Configuring IBM JDBC Hive driver to connect to the Hive server

You can use the IBM DataDirect JDBC driver to connect to the Hive server.

  • To connect to the data source using the JDBC driver, a JDBC connection URL is required. For the IBM JDBC Hive driver, the connection URL will start with jdbc:ibm:hive, which is followed by the rest of the configuration parameters that are specific to the driver. Based on the authentication used, the configuration parameters of the driver will change. For more details on the driver configuration parameters, refer to Progress DataDirect JDBC Driver for Hive.

To connect to an Hive server, the hive server host and port number is required. In addition to this, the authentication method needs to be provided based on the authentication configured on the hive server.

The driver supports two authentication methods:
  1. User authentication
  2. Kerberos authentication
Note:

This is controlled by the driver connection option AuthenticationMethod. If the value of this property is set to userIdPassword, then the user authentication is used and if it is set to Kerberos, the Kerberos authentication is used. Which authentication method to be used is primarily governed by the authentication configured on the Hive Server. The default value for this connection option is userIdPassword.

Here is a Sample connection URL when User authentication is used : jdbc:ibm:hive://<hive_server_host>:<hive_server_thrift_port>;<DatabaseName=value>

When Kerberos configuration is used, there are additional configuration steps that needs to be performed to be able to authenticate using Kerberos. The JDBC Driver needs an additional JAAS configuration file (JDBCDriverLogin.conf) which should be placed at the same location where the driver file is copied. By default, the driver would be installed under $ISHOME/ASBNode/lib/java and hence the JDBCDriverLogin.conf should be placed in the same location.

The JAAS configuration file (JDBCDriverLogin.conf) can contain multiple stanzas. When multiple stanzas are defined in the file, the connection parameter loginConfigName should be used to define the stanza to be used. The stanzas can be defined to either use the user cache file or the user keytab file. The entries in the stanza would change based on whether the keytab is used or cache file is being used. The parameters in the file are relevant to the IBM JDK. You may refer to the JAAS configuration link for IBM JDK for additional details on writing the JAAS Configuration.

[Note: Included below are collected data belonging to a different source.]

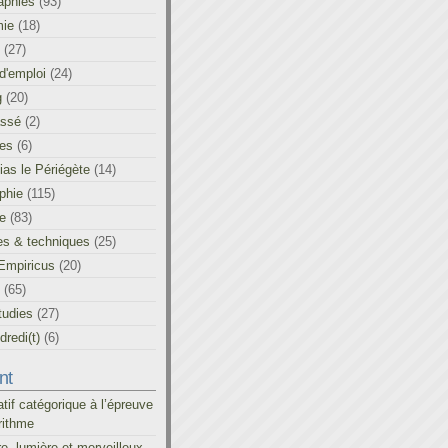
aphies
(93)
ie
(18)
(27)
d'emploi
(24)
g
(20)
assé
(2)
les
(6)
as le Périégète
(14)
phie
(115)
ue
(83)
es & techniques
(25)
Empiricus
(20)
(65)
tudies
(27)
redi(t)
(6)
nt
atif catégorique à l’épreuve
rithme
re, lumière et merveilleux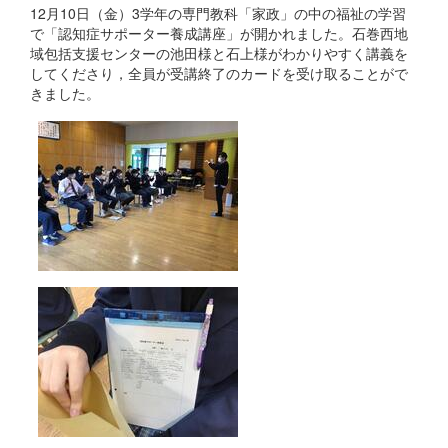
12月10日（金）3学年の専門教科「家政」の中の福祉の学習
で「認知症サポーター養成講座」が開かれました。石巻西地
域包括支援センターの池田様と石上様がわかりやすく講義を
してくださり，全員が受講終了のカードを受け取ることがで
きました。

JDBCDriverLogin.conf with a single stanza
JDBC_DRIVER_01 {
com.ibm.security.auth.module.Krb5LoginModule required
credsType=both
principal="dsadm@IBM.COM"
useKeytab="/home/dsadm/dsadm.keytab";
};
Note: principal here could be any kerberos user who has access to Hive. dsadm user is used an example here.

Here is a Sample connection URL when Kerberos authentication is being used and JDBCDriverLogin.conf has a single entry jdbc:ibm:hive://<hive_server_host>:<hive_server_thrift_port>;<DatabaseName=value>;AuthenticationMethod=kerberos;ServicePrincipalName=<hive_service_principal>

JDBCDriverLogin.conf with multiple stanzas
JDBC_DRIVER_dsadm_keytab {
com.ibm.security.auth.module.Krb5LoginModule required
credsType=both
principal="dsadm@IBM.COM"
useKeytab="/home/dsadm/dsadm.keytab";
};
JDBC_DRIVER_dsadm_cache{
com.ibm.security.auth.module.Krb5LoginModule required
credsType=initiator
principal="dsadm@IBM.COM"
useCcache="FILE:/home/dsadm/krb5cc_dsadm";
};

Here is a Sample connection URL when Kerberos authentication is being used and JDBCDriverLogin.conf has multiple entries. jdbc:ibm:hive://<hive_server_host>:<hive_server_thrift_port>;<DatabaseName=value>;AuthenticationMethod=kerberos;ServicePrincipalName=<hive_service_principal>;loginConfigName= JDBC_DRIVER_dsadm_keytab

Note:
  1. The configuration information provided above is for the IBM JDBC Hive Driver (that is, IBM branded Progress DataDirect JDBC Driver for Hive). You may refer to the respective driver documentation for configuration information if a different drive for Hive is being used.
  2. For additional connection options on the Progress DataDirect JDBC Driver for Hive, refer to Progress DataDirect JDBC Driver for Hive.